Sie unterhielten sich noch einige Zeit sehr angeregt über alle möglichen Themen und beide genossen das Gespräch. Es war inzwischen spät geworden und Leo fragte nach seinem Hotel.
„Eigentlich wollte ich Sie in das nächstbeste Hotel stecken und ich habe bereits ein Zimmer für Sie reserviert. Aber da Sie mir sehr sympathisch sind, würde ich Ihnen gerne anbieten, bei mir zu wohnen. Ich habe ein großes Haus und meine Familie wohnt, um es einmal vorsichtig auszudrücken, vorübergehend bei meinen Schwiegereltern. Ich würde mich freuen, wenn Sie meine Einladung annehmen würden.“ Georg war wirklich ein netter Kerl und Leo nahm dankend an.
„Aber nur unter der Voraussetzung, dass wir das alberne SIE weglassen.“
Als die beiden in die Einfahrt von Georgs Grundstück außerhalb Kölns fuhren, konnte Leo seinen Augen kaum trauen. Das war kein Haus, sondern eine Villa, umrahmt von einem riesigen Grundstück. Georg bemerkte Leos überraschten und bewundernden Blicke.

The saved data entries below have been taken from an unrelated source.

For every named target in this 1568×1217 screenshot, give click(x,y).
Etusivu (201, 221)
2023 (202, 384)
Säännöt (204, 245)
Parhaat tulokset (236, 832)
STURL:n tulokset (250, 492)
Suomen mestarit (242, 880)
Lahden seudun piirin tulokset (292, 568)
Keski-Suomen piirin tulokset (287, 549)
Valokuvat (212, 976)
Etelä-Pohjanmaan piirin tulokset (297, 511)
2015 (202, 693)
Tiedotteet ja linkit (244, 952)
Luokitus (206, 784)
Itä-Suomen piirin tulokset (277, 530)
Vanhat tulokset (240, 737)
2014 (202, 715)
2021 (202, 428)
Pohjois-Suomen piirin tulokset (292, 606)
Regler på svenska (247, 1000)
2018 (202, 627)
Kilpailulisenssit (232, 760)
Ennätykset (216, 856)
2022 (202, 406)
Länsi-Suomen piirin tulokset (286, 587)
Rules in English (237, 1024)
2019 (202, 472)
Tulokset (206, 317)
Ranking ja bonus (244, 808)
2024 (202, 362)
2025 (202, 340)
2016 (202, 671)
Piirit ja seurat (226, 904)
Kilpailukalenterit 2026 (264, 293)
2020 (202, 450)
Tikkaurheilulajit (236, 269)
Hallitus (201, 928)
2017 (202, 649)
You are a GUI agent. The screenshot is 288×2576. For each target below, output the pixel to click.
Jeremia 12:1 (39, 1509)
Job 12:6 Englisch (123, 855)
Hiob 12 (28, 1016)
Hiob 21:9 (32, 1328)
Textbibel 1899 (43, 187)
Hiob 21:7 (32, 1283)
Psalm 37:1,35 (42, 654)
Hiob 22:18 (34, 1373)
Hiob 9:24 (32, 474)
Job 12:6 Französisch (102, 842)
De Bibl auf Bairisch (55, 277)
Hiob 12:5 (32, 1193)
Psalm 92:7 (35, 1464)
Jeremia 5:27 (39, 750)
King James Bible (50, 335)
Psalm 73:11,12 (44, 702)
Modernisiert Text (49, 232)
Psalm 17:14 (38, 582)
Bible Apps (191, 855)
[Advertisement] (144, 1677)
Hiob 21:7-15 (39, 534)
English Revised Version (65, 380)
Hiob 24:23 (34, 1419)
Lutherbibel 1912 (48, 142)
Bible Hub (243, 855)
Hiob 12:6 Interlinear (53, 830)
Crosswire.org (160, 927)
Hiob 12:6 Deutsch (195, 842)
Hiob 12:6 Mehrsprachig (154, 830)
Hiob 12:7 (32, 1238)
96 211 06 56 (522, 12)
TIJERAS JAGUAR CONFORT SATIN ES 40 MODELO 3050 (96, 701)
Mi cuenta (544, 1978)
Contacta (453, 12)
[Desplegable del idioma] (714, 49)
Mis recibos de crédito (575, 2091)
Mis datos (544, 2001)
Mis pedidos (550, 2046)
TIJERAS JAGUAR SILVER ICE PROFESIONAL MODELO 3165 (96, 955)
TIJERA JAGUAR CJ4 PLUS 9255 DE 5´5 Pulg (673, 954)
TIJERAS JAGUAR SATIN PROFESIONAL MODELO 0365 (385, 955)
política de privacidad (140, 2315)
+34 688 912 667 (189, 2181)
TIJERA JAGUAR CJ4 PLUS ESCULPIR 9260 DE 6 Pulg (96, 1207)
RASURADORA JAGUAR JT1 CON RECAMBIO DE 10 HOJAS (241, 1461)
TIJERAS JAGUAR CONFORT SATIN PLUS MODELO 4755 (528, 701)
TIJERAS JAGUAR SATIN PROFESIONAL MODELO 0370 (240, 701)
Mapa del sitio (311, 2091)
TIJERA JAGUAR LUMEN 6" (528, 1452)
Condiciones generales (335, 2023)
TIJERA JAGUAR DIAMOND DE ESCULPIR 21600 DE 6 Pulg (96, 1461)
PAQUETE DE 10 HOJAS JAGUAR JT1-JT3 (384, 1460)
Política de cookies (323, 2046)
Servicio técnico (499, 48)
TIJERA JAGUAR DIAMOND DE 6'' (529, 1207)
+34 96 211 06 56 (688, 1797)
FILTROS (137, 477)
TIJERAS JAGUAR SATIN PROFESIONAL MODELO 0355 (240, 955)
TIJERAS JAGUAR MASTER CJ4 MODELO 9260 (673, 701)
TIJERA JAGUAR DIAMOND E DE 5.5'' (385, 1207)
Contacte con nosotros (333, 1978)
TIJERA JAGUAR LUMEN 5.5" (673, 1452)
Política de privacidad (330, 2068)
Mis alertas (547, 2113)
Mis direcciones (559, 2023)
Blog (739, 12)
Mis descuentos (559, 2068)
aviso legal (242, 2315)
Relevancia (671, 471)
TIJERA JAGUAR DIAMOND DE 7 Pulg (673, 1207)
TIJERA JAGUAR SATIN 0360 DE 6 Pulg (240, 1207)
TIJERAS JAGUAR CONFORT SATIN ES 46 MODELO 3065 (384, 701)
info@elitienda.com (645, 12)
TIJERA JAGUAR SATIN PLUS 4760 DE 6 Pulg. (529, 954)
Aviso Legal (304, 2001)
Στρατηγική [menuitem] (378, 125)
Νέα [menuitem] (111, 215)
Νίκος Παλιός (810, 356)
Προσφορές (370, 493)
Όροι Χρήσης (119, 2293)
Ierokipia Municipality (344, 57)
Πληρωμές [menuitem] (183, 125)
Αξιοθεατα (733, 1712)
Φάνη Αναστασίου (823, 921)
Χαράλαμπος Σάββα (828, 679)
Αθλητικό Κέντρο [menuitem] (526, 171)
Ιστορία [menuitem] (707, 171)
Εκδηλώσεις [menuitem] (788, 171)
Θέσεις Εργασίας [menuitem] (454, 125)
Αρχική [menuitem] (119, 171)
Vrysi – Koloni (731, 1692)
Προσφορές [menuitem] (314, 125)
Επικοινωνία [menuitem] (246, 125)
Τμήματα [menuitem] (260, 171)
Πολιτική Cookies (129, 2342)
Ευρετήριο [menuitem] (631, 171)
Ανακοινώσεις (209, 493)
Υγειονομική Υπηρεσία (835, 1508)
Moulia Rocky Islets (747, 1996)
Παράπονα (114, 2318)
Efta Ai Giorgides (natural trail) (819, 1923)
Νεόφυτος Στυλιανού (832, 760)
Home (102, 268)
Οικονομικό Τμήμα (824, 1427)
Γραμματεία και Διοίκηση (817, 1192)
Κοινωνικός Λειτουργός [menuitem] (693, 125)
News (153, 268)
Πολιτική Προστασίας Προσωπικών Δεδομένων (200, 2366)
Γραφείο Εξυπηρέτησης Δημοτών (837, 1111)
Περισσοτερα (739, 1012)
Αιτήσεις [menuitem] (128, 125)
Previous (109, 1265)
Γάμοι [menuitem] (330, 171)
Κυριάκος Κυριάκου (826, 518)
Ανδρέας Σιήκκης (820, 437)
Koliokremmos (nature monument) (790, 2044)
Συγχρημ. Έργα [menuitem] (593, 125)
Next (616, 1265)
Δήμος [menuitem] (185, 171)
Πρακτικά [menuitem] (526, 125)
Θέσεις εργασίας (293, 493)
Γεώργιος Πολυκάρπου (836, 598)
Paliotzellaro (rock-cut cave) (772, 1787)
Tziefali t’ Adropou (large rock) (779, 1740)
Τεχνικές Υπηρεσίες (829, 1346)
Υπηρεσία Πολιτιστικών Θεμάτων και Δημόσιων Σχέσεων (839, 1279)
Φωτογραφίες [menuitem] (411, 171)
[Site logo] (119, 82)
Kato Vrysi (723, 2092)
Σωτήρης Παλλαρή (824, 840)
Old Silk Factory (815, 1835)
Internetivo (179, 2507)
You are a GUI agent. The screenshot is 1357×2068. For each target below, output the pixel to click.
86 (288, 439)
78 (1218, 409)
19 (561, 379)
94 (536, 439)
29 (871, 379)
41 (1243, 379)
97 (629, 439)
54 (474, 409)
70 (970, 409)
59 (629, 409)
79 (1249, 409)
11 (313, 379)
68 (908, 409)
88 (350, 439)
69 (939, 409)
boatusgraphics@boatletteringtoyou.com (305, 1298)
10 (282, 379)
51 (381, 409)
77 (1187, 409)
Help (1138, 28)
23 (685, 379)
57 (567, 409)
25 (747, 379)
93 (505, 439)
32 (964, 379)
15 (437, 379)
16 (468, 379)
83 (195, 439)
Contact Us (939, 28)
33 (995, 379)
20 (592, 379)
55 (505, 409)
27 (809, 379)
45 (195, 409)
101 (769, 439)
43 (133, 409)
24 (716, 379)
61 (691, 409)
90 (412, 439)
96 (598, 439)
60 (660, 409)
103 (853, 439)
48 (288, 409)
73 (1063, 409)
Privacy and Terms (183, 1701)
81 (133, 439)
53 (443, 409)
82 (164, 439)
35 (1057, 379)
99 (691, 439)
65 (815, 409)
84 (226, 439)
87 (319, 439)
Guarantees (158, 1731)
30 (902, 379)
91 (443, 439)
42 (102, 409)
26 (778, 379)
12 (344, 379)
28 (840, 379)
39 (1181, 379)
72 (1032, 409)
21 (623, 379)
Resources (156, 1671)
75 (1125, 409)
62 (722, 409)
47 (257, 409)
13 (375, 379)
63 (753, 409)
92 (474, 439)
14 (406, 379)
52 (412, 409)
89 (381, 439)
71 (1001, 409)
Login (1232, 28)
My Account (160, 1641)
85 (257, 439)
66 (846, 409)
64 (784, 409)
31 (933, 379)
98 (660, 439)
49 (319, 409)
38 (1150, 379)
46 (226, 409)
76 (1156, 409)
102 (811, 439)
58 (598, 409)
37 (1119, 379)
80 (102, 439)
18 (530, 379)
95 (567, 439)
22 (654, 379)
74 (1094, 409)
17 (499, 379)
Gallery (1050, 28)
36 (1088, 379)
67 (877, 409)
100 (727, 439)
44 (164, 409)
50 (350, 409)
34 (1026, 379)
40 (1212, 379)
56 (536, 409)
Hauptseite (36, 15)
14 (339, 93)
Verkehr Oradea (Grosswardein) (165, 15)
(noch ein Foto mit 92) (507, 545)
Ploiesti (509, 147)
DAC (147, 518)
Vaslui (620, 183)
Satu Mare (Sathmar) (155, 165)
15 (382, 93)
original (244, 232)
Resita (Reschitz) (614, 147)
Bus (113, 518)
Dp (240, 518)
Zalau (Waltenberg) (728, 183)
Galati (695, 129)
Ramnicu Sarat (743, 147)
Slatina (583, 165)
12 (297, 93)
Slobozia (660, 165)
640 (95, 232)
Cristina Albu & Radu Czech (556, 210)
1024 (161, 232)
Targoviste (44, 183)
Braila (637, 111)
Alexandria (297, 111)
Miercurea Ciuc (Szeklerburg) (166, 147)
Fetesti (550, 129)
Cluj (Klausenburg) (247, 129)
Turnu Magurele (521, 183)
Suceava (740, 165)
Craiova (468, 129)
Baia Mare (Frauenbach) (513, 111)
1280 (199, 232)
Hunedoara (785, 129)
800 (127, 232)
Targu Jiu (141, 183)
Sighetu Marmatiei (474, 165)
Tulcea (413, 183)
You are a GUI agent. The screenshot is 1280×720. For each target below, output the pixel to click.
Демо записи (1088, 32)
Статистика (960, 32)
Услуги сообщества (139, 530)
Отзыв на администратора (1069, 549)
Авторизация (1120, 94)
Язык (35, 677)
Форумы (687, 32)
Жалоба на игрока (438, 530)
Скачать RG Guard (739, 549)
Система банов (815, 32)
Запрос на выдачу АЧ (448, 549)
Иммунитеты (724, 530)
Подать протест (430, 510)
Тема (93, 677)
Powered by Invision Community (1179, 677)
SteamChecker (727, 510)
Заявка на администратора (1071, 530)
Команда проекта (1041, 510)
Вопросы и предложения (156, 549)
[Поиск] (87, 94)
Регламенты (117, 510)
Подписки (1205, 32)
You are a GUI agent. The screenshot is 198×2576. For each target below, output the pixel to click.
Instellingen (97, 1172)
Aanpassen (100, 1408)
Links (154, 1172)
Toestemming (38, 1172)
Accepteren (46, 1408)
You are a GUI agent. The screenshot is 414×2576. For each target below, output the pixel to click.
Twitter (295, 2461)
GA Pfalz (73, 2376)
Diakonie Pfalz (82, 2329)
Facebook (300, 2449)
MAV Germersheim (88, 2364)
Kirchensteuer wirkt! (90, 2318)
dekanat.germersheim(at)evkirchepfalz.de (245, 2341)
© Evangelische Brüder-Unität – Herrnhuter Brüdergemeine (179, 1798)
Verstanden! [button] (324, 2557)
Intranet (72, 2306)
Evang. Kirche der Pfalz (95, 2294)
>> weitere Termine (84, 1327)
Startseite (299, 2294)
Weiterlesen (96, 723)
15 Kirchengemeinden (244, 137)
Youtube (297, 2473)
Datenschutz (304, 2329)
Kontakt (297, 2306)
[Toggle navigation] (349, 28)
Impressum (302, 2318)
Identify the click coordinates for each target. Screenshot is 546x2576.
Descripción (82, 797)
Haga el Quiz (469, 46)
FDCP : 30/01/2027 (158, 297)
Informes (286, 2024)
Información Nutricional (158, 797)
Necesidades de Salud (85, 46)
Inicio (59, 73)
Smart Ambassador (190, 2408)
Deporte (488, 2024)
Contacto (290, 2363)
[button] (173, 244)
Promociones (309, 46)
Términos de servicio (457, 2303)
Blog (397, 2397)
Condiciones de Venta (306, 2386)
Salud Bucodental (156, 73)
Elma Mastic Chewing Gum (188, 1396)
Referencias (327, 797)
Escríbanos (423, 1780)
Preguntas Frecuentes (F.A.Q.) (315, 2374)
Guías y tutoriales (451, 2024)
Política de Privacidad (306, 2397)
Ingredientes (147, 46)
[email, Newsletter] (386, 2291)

„Lass dich von dem Äußeren nicht täuschen. Es ist ein uraltes Haus, das ich von meinen Eltern geerbt habe, und das Unsummen an Unterhalts- und Renovierungskosten verschlingt. Allein die Heizkosten sind ein finanzieller Kraftakt. Das Haus ist schon lange im Familienbesitz und meine Familie war immer mächtig stolz darauf. Die Vorfahren meiner Eltern waren alle Ärzte, nur ich bin aus der Art geschlagen. Meine Eltern waren sehr enttäuscht, als ich nicht Medizin studieren wollte, sondern stattdessen nur Polizist wurde.“
„Kann ich irgendwie verstehen, denn unser Job ist kein Zuckerschlecken. Außerdem ist der Verdienst ziemlich mies.“
Sie gingen ins Haus, das sehr gemütlich und geschmackvoll eingerichtet war. In der großen Küche zauberte Georg ein Essen, das Leo sehr gut schmeckte. Er hatte sogar frisches Gemüse und einen Salat zubereitet. Leo genoss nicht nur das Essen, sondern auch die Gesellschaft.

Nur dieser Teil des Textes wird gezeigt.